After a year of training and then completing the Navy’s Submarine School in Groton CT Richard Krotee went on 2 years active duty with the submarine fleet. His Submarine was the USS Thomas Jefferson, a nuclear powered Polaris Ballistic Missile carrying sub. The underwater limits of this sub, as Mr. Krotee described it, were due only to the human factors of the crew. His sub was 425 feet long, and about the same displacement as a Cruiser (large Navy surface ship). The Polaris subs could exceed 20 miles an hour submerged…indefinitely! While deployed (60 out of 90 days) they were not allowed contact with the outside world because of security. He went on to explain that they carried 16 missiles, each one containing  the combined explosive power of all the bombs used in World War II…including the atomic bomb.

There were 41 other of these Polaris Subs spread out around the world, and their job was to counter “Cold War” threats. The mission was:  “deterrent patrol”… which meant: “If you shoot us, we are going to blow the hell out of you”. And this strategy seemed to work out pretty well for them during the “Cold War years that lasted into the 1980s and ended when the USSR was dissolved. To operate these subs, all 130 men had to have special training and be “Qualified on Submarines”. This meant that all of them had to be able to perform a wide range of jobs on the sub. For example: how to shoot a missile, shoot a torpedo, start a diesel engine, or be a cook’s assistant…all of which Richard Krotee learned how to do on top of working as a Quartermaster in the sub’s navigation department.

Something interesting that I never would have imagined, is that if you weren’t on watch many books were available for reading, the sub had 1500 linear feet of library space. Reading was one way to spend your off-watch time while being away at sea for so long. Then the best part of the duty…apparently submarines are famous for having really tasty food. I would have never expected that a submarine that’s usually submerged in seas over 100 fathoms deep, would be serving steaks, lobster tails, frog legs, fresh baked bread and homemade ice cream. Although the food was nice, his sum up of prolonged submerged patrols was: “It was like being in jail…with 130 of your friends”. I could see how he could feel that way. 

Once his Navy days were over, Richard Krotee  worked in the drafting and engineering fields. He became an amateur SCUBA diver and enjoyed that type of undersea adventure for many years.  He used his diving experiences and (with his father) co-authored a book on “Shipwrecks off the New Jersey Coast” in 1965.

And the stories of his family’s Military service have continued.

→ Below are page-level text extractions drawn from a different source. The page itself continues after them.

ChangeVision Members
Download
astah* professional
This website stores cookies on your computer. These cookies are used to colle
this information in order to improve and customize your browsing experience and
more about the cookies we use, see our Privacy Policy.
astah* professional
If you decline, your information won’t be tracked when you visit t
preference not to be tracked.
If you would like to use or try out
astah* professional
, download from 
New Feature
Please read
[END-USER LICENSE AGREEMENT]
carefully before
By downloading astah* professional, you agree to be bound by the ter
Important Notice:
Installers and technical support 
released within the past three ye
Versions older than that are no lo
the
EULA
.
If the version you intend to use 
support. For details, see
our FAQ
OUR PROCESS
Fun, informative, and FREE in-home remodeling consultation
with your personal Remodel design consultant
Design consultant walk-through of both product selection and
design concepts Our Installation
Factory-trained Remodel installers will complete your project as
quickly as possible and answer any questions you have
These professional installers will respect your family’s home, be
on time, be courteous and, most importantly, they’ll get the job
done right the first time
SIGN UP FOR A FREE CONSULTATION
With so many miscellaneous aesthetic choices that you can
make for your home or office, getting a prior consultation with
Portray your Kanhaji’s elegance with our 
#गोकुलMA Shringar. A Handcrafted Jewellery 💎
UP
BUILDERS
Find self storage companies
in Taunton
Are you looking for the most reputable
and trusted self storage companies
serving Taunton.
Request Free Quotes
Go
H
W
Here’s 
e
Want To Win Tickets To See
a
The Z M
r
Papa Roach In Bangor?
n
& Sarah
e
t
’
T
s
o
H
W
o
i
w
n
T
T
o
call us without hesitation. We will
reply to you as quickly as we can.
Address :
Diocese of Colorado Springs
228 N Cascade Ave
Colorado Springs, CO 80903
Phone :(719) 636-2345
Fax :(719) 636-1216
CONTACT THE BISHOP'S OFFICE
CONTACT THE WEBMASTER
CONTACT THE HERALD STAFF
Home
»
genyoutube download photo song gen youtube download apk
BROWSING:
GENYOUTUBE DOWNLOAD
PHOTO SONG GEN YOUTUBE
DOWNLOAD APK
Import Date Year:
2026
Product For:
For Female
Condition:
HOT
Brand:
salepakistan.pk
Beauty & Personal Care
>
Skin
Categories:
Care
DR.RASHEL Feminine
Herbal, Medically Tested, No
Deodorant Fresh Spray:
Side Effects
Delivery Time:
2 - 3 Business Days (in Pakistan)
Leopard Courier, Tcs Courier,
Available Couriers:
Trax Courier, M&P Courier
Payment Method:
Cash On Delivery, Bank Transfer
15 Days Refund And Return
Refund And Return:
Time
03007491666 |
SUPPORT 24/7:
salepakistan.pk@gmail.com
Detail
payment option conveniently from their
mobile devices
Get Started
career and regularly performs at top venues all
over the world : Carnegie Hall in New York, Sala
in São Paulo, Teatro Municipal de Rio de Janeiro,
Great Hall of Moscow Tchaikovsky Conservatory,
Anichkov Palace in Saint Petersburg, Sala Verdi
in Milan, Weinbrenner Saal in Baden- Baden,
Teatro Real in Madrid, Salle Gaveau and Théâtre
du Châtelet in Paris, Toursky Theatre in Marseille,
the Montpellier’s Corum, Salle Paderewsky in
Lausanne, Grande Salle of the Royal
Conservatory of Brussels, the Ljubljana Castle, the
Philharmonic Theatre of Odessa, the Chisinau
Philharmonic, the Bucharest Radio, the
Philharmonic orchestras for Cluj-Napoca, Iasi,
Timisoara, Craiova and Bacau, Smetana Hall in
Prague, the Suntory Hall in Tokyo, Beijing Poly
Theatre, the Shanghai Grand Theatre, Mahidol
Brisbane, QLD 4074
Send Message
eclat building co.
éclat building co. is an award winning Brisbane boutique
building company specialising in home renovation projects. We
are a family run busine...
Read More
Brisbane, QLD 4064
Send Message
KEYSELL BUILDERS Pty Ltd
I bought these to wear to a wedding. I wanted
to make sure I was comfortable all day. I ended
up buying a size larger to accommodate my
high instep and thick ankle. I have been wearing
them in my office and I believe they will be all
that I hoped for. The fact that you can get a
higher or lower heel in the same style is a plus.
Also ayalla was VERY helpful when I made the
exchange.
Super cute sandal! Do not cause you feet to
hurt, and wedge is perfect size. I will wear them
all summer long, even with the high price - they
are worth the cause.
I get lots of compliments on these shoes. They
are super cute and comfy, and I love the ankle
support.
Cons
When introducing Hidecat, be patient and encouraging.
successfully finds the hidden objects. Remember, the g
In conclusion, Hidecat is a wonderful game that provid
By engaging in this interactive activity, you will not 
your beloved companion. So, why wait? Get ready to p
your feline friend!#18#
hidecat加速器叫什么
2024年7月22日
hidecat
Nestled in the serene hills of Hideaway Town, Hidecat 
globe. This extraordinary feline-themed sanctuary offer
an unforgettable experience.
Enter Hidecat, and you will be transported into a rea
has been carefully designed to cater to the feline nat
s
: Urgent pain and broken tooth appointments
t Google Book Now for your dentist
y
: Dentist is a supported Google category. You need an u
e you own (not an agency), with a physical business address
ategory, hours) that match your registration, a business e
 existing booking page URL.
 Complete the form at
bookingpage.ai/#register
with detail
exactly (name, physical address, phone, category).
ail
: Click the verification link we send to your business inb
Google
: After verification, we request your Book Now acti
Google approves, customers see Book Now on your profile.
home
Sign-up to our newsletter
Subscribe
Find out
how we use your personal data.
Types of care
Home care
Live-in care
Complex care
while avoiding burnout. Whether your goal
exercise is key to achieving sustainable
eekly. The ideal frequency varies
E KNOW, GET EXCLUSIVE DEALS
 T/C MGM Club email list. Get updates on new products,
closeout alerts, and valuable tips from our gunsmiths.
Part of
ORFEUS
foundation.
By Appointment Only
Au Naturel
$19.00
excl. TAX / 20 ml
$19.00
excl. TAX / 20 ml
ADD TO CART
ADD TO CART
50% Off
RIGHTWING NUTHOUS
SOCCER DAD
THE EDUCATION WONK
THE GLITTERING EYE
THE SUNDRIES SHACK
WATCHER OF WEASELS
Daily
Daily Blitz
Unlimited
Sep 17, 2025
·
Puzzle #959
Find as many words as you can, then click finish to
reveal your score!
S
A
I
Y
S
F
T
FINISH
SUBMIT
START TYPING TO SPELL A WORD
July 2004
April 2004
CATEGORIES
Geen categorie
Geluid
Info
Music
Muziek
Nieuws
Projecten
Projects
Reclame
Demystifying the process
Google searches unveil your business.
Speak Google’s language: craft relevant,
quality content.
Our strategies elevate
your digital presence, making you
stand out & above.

A tradition of service carried on by Richard’s twin sons Mark and Rich who are veterans of the US Marine Corp.

I am so grateful that we were able to revive the WWII story of Walter Krotee through the telling of his son Richard. Also, that we were able to transition the interview to the more modern “Cold War” times that Richard was involved in and could make an audio record of his experiences.

 I am grateful for all of their family’s service and for Richard’s cheerful willingness to add to our Veterans History Project.